> _TASK TO COMPLETE_
Nothing in the records should be changed in the copy, though the pictures must be left out.
──────
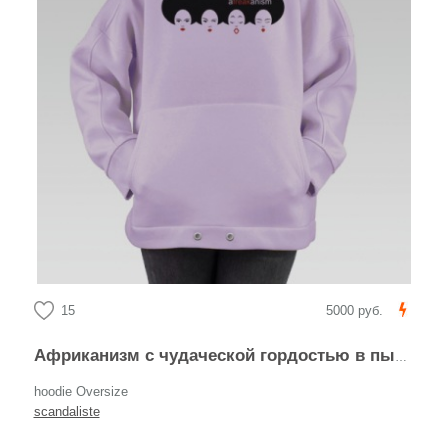
15
5000 руб.
Африканизм с чудаческой гордостью в пышных афро-прическах
hoodie Oversize
scandaliste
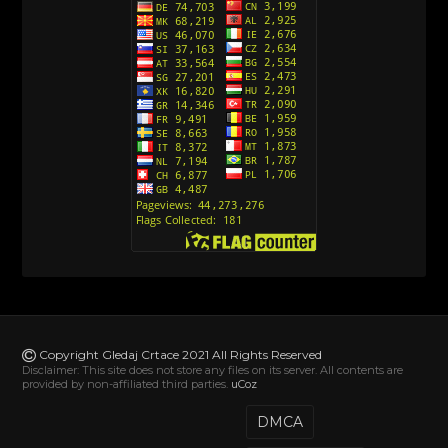
[10]
Action Man (Sinhronizovano na Hrvatski)
[26]
Action Man (2000) Sinhronizovano na Hrvatski
[26]
Andjeoski Prijatelji (Sinhronizovano na Srpski)
[52]
Ajkuca (Sharkdog) Sinhronizovano na Srpski
[40]
Alvin i veverice (Alvinnn!!! And the Chipmunks)
Sinhronizovano na Srpski
[182]
Alisa i Luis (Sinhronizovano na Srpski)
[104]
Avanture Mačka u čizmama (Sinhronizovano na
Srpski)
Copyright Gledaj Crtace 2021 All Rights Reserved
[78]
Disclaimer: This site does not store any files on its server. All contents are
provided by non-affiliated third parties.
uCoz
Abominable The Invisible (2022) Sinhronizovano
na Srpski
DMCA
[20]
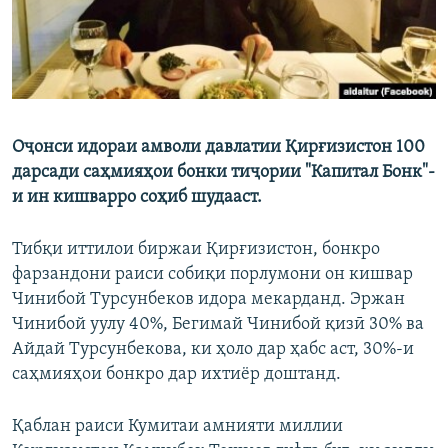
Оҷонси идораи амволи давлатии Қирғизистон 100
дарсади саҳмияҳои бонки тиҷории "Капитал Бонк"-
и ин кишварро соҳиб шудааст.
Тибқи иттилои биржаи Қирғизистон, бонкро
фарзандони раиси собиқи порлумони он кишвар
Чинибой Турсунбеков идора мекарданд. Эржан
Чинибой уулу 40%, Бегимай Чинибой қизӣ 30% ва
Айдай Турсунбекова, ки ҳоло дар ҳабс аст, 30%-и
саҳмияҳои бонкро дар ихтиёр доштанд.
Қаблан раиси Кумитаи амнияти миллии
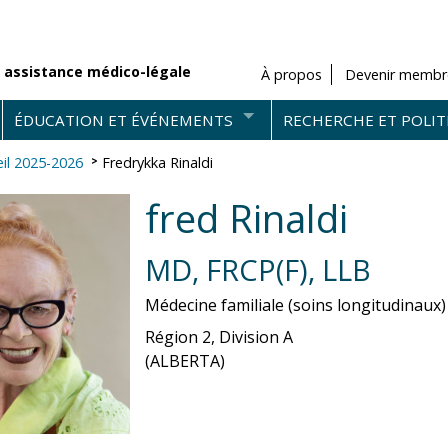
 assistance médico-légale
À propos
Devenir membr
ÉDUCATION ET ÉVÉNEMENTS
RECHERCHE ET POLIT
il 2025-2026
Fredrykka Rinaldi
fred Rinaldi
MD, FRCP(F), LLB
Médecine familiale (soins longitudinaux)
Région 2, Division A
(ALBERTA)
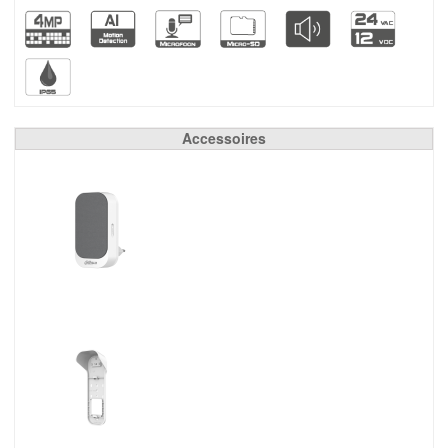
Accessoires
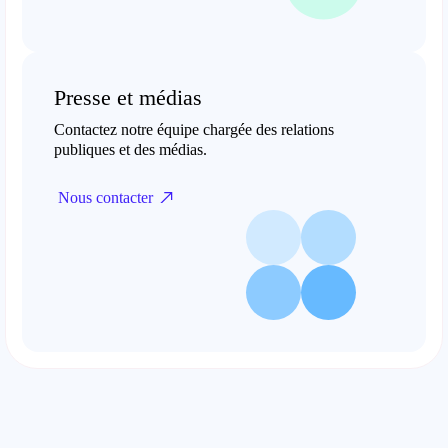
Presse et médias
Contactez notre équipe chargée des relations
publiques et des médias.
Nous contacter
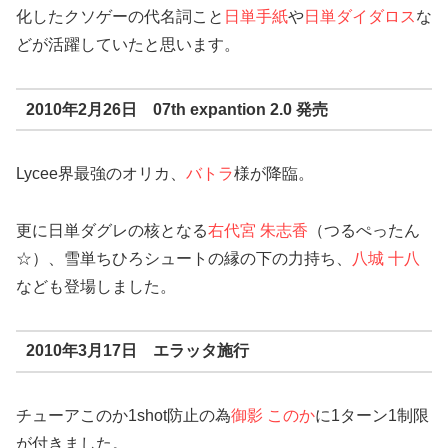
化したクソゲーの代名詞こと
日単手紙
や
日単ダイダロス
な
どが活躍していたと思います。
2010年2月26日 07th expantion 2.0 発売
Lycee界最強のオリカ、
バトラ
様が降臨。
更に日単ダグレの核となる
右代宮 朱志香
（つるぺったん
☆）、雪単ちひろシュートの縁の下の力持ち、
八城 十八
なども登場しました。
2010年3月17日 エラッタ施行
チューアこのか1shot防止の為
御影 このか
に1ターン1制限
が付きました。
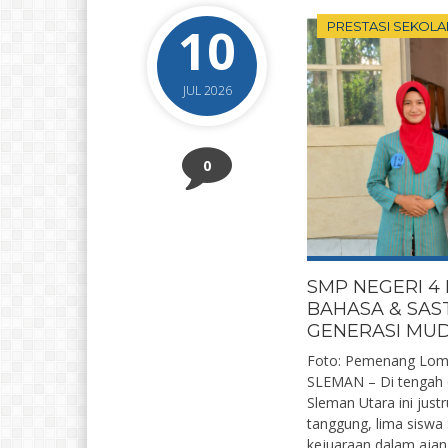
10
PRESTASI SEKOLA
JUL 2026
0
SMP NEGERI 4
BAHASA & SAS
GENERASI MUD
Foto: Pemenang Lomb
SLEMAN – Di tengah d
Sleman Utara ini just
tanggung, lima sisw
kejuaraan dalam ajan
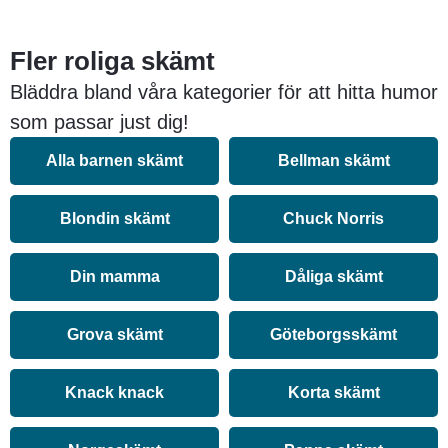
Fler roliga skämt
Bläddra bland våra kategorier för att hitta humor
som passar just dig!
Alla barnen skämt
Bellman skämt
Blondin skämt
Chuck Norris
Din mamma
Dåliga skämt
Grova skämt
Göteborgsskämt
Knack knack
Korta skämt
──────
> _WRITTEN REPLY_
15
5000 руб.
Африканизм с чудаческой гордостью в пышных афро-прическах
hoodie Oversize
scandaliste
[10]
Action Man (Sinhronizovano na Hrvatski)
[26]
Action Man (2000) Sinhronizovano na Hrvatski
[26]
Andjeoski Prijatelji (Sinhronizovano na Srpski)
[52]
Ajkuca (Sharkdog) Sinhronizovano na Srpski
[40]
Alvin i veverice (Alvinnn!!! And the Chipmunks)
Sinhronizovano na Srpski
[182]
Alisa i Luis (Sinhronizovano na Srpski)
[104]
Avanture Mačka u čizmama (Sinhronizovano na
Srpski)
Copyright Gledaj Crtace 2021 All Rights Reserved
[78]
Disclaimer: This site does not store any files on its server. All contents are
provided by non-affiliated third parties.
uCoz
Abominable The Invisible (2022) Sinhronizovano
na Srpski
DMCA
[20]
Оҷонси идораи амволи давлатии Қирғизистон 100
дарсади саҳмияҳои бонки тиҷории "Капитал Бонк"-
и ин кишварро соҳиб шудааст.
Тибқи иттилои биржаи Қирғизистон, бонкро
фарзандони раиси собиқи порлумони он кишвар
Чинибой Турсунбеков идора мекарданд. Эржан
Чинибой уулу 40%, Бегимай Чинибой қизӣ 30% ва
Айдай Турсунбекова, ки ҳоло дар ҳабс аст, 30%-и
саҳмияҳои бонкро дар ихтиёр доштанд.
Қаблан раиси Кумитаи амнияти миллии
 assistance médico-légale
À propos
Devenir membr
ÉDUCATION ET ÉVÉNEMENTS
RECHERCHE ET POLIT
il 2025-2026
Fredrykka Rinaldi
fred Rinaldi
MD, FRCP(F), LLB
Médecine familiale (soins longitudinaux)
Région 2, Division A
(ALBERTA)
Accessoires
Presse et médias
Contactez notre équipe chargée des relations
publiques et des médias.
Nous contacter
化したクソゲーの代名詞こと
日単手紙
や
日単ダイダロス
な
どが活躍していたと思います。
2010年2月26日 07th expantion 2.0 発売
Lycee界最強のオリカ、
バトラ
様が降臨。
更に日単ダグレの核となる
右代宮 朱志香
（つるぺったん
☆）、雪単ちひろシュートの縁の下の力持ち、
八城 十八
なども登場しました。
2010年3月17日 エラッタ施行
チューアこのか1shot防止の為
御影 このか
に1ターン1制限
が付きました。
10
PRESTASI SEKOLA
JUL 2026
0
SMP NEGERI 4
BAHASA & SAS
GENERASI MUD
Foto: Pemenang Lomb
SLEMAN – Di tengah d
Sleman Utara ini just
tanggung, lima sisw
kejuaraan dalam ajan
Fler roliga skämt
Bläddra bland våra kategorier för att hitta humor
som passar just dig!
Alla barnen skämt
Bellman skämt
Blondin skämt
Chuck Norris
Din mamma
Dåliga skämt
Grova skämt
Göteborgsskämt
Knack knack
Korta skämt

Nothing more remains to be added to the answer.